Australian sprinter Nature Strip was labelled a "freak of a horse" after making the long journey worthwhile by winning the Group One King's Stand Stakes on the first day of the Royal Ascot meeting on Tuesday.
The Chris Waller-trained star's sublime performance took place with the meeting's most notable supporter Queen Elizabeth II absent.
As she watched on television from Windsor Castle, Prince Charles and his wife Camilla stood in.
It was the first Royal Ascot since 2019 to greet a full house made up largely of top-hatted and tail-coated men and women dressed in the latest fashion, after two years of crowd restrictions due to Covid.
Nature Strip was only Waller's second runner at the meeting -- Brazen Beau finished second in the 2015 Platinum Jubilee Stakes -- but he never gave his jockey James McDonald a moment's concern.
"He's an absolute freak of a horse," said McDonald.
"I thought how has one come with him. I didn't know it was a loose horse. That riderless horse (Khadeem) gave me a little fright!"
Waller was delighted he had confirmed he deserved to be rated among the best horses in the world.
"It means a lot," said Waller.
"We don't get the opportunity very often to come here and take on the English, Irish, French, Americans and even Dubai and Hong Kong runners.
"To therefore bring a horse here and not only run, but win is very special. It was breathtaking."
Waller said he would decide later in the week if Nature Strip would run in the Platinum Jubilee Stakes, although he already has Home Affairs in it.
- 'It was tricky' -
Earlier the meeting got off with a bang as Baaeed showed why he is presently the top-rated horse in the world.
He extended his unbeaten run to eight with an effortless victory in the opening Queen Anne Stakes, justifying his odds of 1/6 on.
The four-year-old, with Jim Crowley riding for trainer William Haggas, beat Real World by one-and-three-quarter lengths.
"The only way I can explain the feeling is when you go to the funfair and you're waiting in the queue for a fast ride, that's the feeling before you get on him," said Crowley, whose delight was etched across his face as he high-fived the stable lad.
"Once you're on him and away it's great -- I really enjoy it. He's a pleasure to ride.
"It's the pinnacle. You could spend your whole life waiting for a horse like this to come along. This is a superstar.
"(Owner) Sheikh Hamdan (al-Maktoum who died last year) will be looking down smiling."
Coroebus -- owned by Dubai ruler Sheikh Mohammed's Godolphin Operation -- picked up the other Group One contest, the St James's Palace Stakes.
He had to battle hard to do so under William Buick and become the 16th horse to complete the English 2000 Guineas and St James's Palace Stakes double.
"You have to enjoy these good horses you know I am very privileged to get on them," said Buick, who was recording his 29th Royal Ascot winner.
"Then it was a case of getting the job done and it was tricky.

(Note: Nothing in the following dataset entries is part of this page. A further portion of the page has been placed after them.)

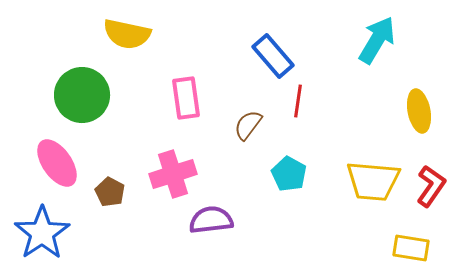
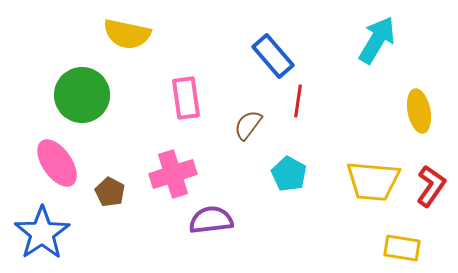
yellow rectangle: moved 9 px left
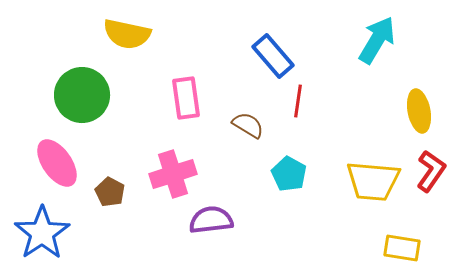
brown semicircle: rotated 84 degrees clockwise
red L-shape: moved 15 px up
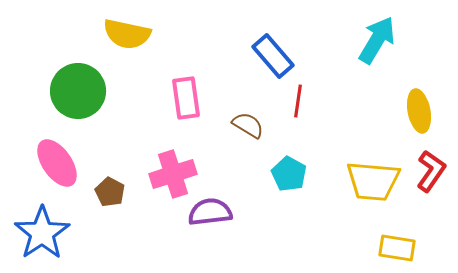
green circle: moved 4 px left, 4 px up
purple semicircle: moved 1 px left, 8 px up
yellow rectangle: moved 5 px left
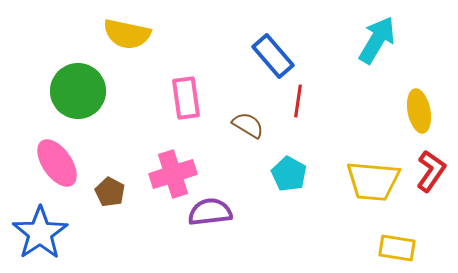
blue star: moved 2 px left
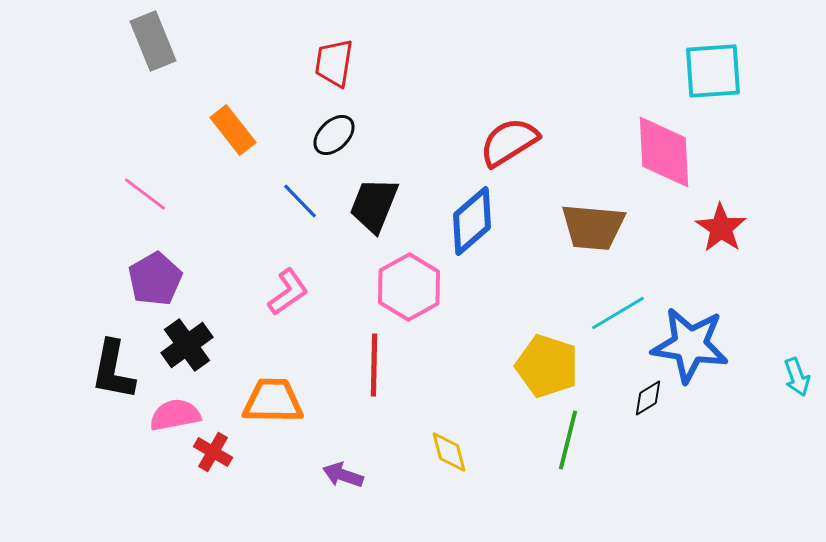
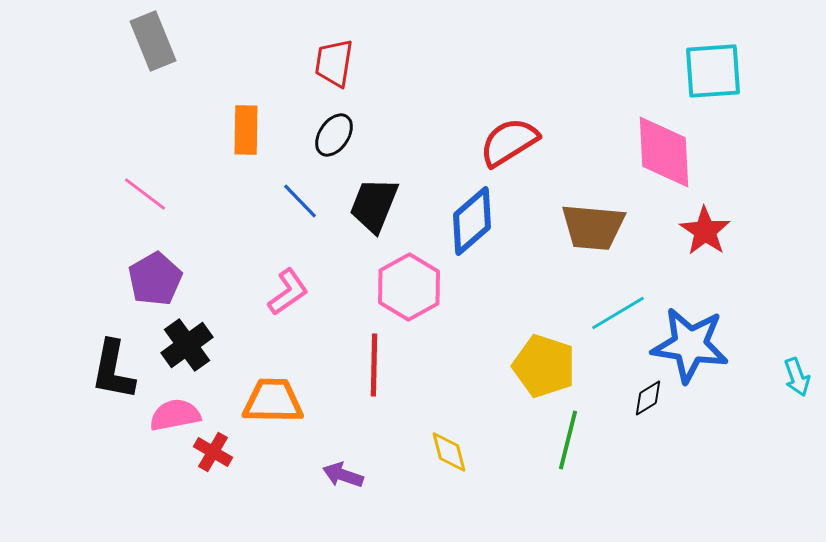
orange rectangle: moved 13 px right; rotated 39 degrees clockwise
black ellipse: rotated 12 degrees counterclockwise
red star: moved 16 px left, 3 px down
yellow pentagon: moved 3 px left
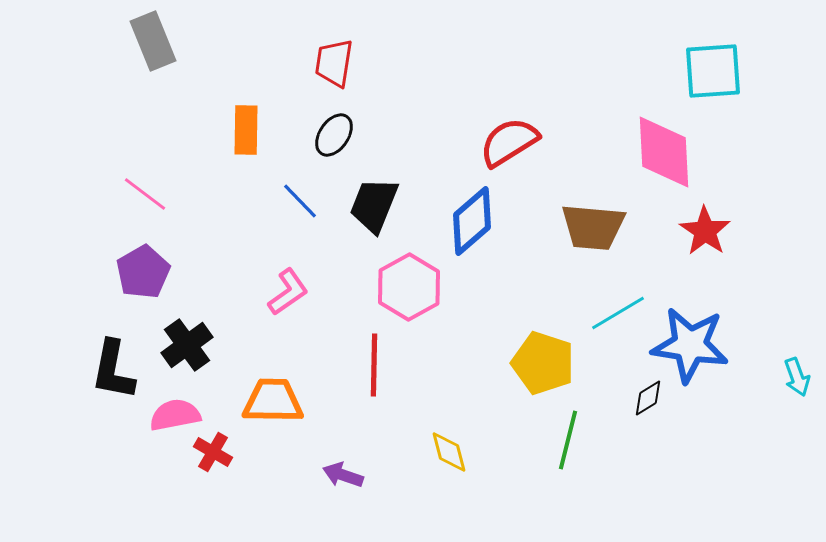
purple pentagon: moved 12 px left, 7 px up
yellow pentagon: moved 1 px left, 3 px up
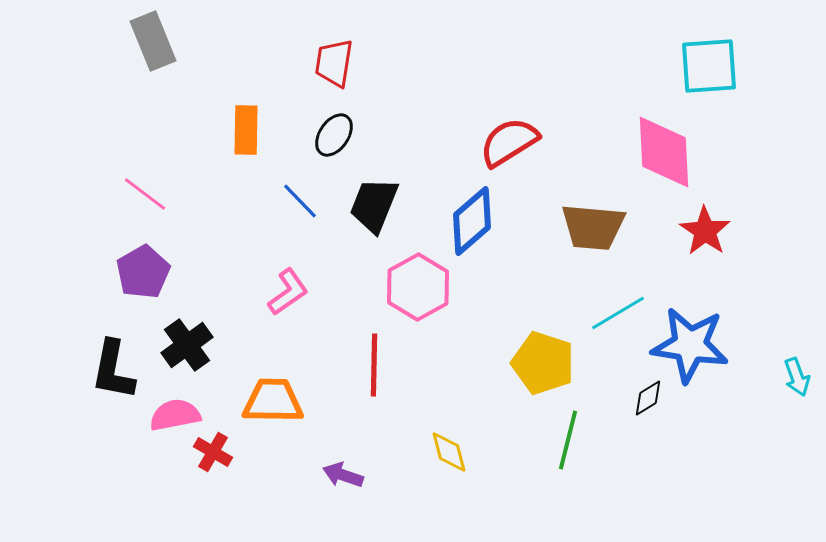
cyan square: moved 4 px left, 5 px up
pink hexagon: moved 9 px right
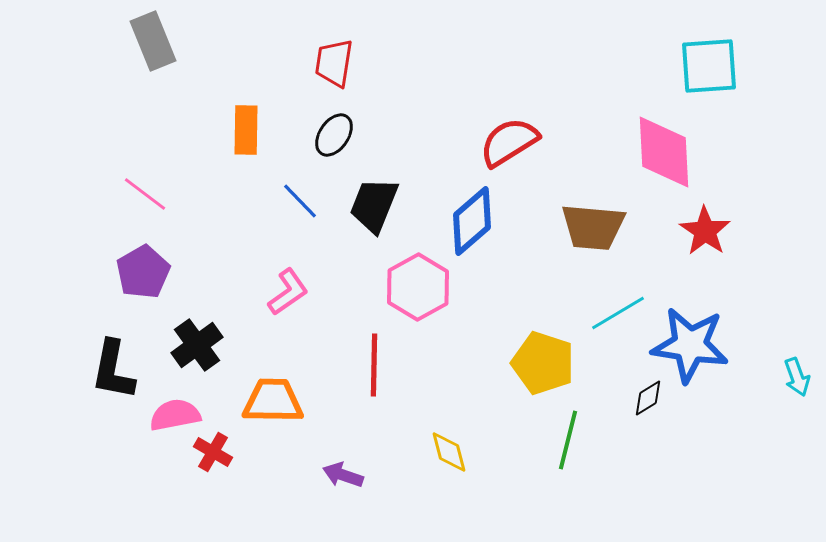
black cross: moved 10 px right
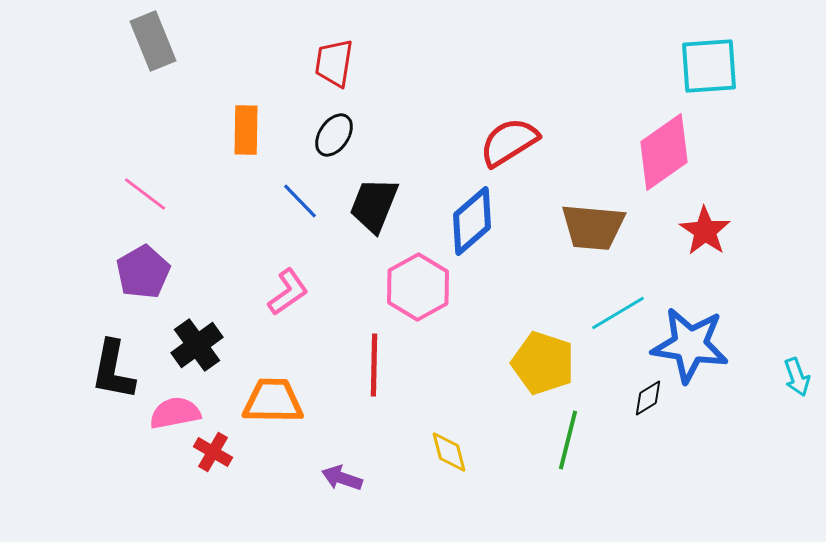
pink diamond: rotated 58 degrees clockwise
pink semicircle: moved 2 px up
purple arrow: moved 1 px left, 3 px down
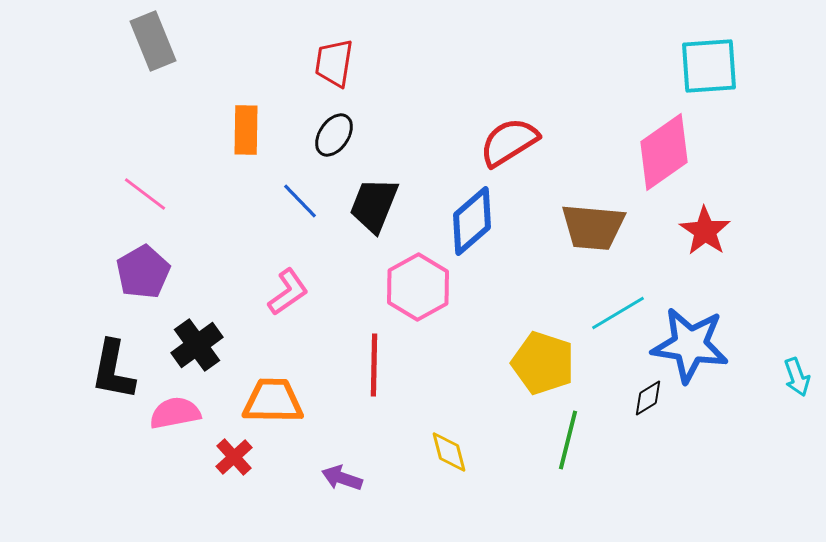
red cross: moved 21 px right, 5 px down; rotated 18 degrees clockwise
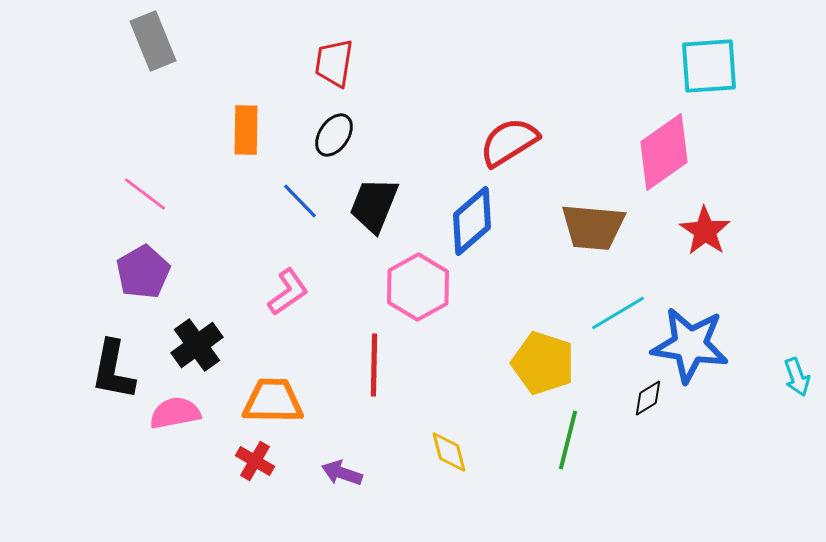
red cross: moved 21 px right, 4 px down; rotated 18 degrees counterclockwise
purple arrow: moved 5 px up
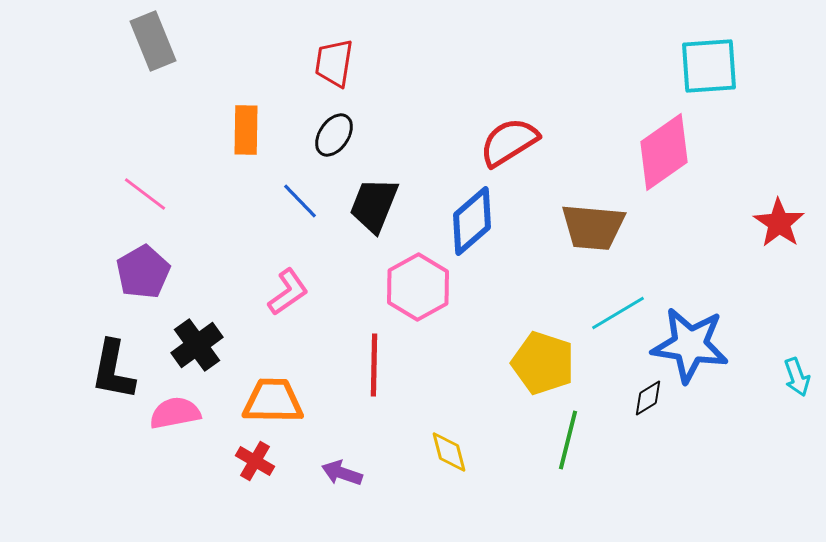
red star: moved 74 px right, 8 px up
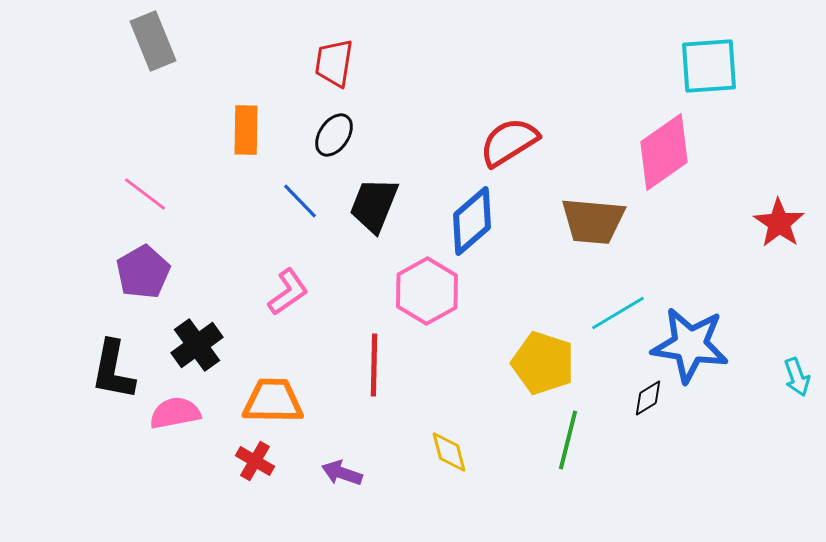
brown trapezoid: moved 6 px up
pink hexagon: moved 9 px right, 4 px down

"He is brave, has a turn of foot and a will to win. He has everything you want in a race horse."
Appleby, welcoming home his 12th Royal Ascot victor, said it was a "tough and gritty performance and class and determination got us over the line".
Earlier Hollie Doyle took the second race on the card, guiding Bradsell to win the Coventry Stakes for trainer Archie Watson.
"I said to my fiancee last night 'Whatever wins this is a superstar' and that's what he's gone and done," said Watson.
"For us this is massive and I just want to thank everybody; I'm just delighted to repay everybody by winning such a good race as this."